Thursday, 18 October 2012

The Golden Slave: Conclusion

In Poul Anderson's The Golden Slave (New York, 1980), a passage that I earlier quoted in part deserves some further attention:

"Eodan thought sometimes that the North might welcome such a god, more humanly brave than the dark, nearly formless wild Powers of earth and sky." (p. 214)

Anderson shows us human progress occurring in Eodan's mind. To admire personal qualities instead of fearing natural forces is a definite advance.

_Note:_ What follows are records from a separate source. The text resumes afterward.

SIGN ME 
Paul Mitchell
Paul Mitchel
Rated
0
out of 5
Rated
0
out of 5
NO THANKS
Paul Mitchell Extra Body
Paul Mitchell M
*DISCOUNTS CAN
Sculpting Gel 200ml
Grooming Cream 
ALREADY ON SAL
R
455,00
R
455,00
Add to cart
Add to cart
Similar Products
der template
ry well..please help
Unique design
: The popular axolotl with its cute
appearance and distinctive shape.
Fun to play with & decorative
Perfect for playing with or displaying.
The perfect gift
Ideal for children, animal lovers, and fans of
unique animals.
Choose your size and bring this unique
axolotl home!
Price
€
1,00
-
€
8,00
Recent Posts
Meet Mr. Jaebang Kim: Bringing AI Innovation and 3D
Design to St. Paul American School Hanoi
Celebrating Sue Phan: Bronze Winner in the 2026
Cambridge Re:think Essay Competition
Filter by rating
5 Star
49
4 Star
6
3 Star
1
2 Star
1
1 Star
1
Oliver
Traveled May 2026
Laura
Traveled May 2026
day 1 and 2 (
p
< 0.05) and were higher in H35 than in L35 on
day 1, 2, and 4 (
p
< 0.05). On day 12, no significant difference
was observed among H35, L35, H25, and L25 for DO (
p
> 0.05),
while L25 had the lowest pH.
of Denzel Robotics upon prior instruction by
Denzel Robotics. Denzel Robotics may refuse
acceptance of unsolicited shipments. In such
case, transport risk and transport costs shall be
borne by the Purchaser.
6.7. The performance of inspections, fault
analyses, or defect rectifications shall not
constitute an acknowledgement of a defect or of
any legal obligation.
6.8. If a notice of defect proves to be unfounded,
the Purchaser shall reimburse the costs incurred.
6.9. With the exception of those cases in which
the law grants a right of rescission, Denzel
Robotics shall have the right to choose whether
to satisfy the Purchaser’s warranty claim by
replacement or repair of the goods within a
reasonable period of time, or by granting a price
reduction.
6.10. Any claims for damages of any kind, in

Tjorr can tell that his king Eodan will be deified:

" 'Will you remember old Tjorr when they begin to sacrifice to you?' " (p. 260)

(A bit like "Remember me when you come into your kingdom.")

Eodan has a strange dream. He is the wind with:

"...the unrestful slain Cimbri rushing through the sky behind him." (p. 258)

- Odin leading the Wild Hunt.

He passes a bloody hound (Garm) en route to hell but finds that "...hell was dead, it had long ago been deserted..." (p. 258)

What is he foreseeing here? A secular age when people no longer fear a hereafter?

In his dream, centuries pass. He rides past his own grave mound:

"...which stood out on the edge of the world where the wind was forever blowing..." (p. 258)

In Anderson's The Time Patrol (New York, 1991), a time traveler believed to be Wodan/Odin has a son who:

"...stayed unrestful...folk said that was the blood of his father in him, and that he heard the wind at the edge of the world forever calling." (p. 239)

Eodan's dream was four centuries earlier. In that dream, on the sheltered side of the grave mound is "...the first flower of spring." (p. 258)

- death and renewal. Earth turns beneath him among stars - knowledge that Earth spins in stellar space?

Eodan and Tjorr fight Romans under a stone roof supported by a pillar (Yggdrasil) that Tjorr smites, thus bringing the roof down on their enemies while he and Eodan escape into a tunnel dug earlier. Eodan, wounded in his left eye and not at this stage expecting to survive, thinks, "...gods and demons die in the wreck of their war." (p. 273)

- a modest beginning for the myth of Ragnarok.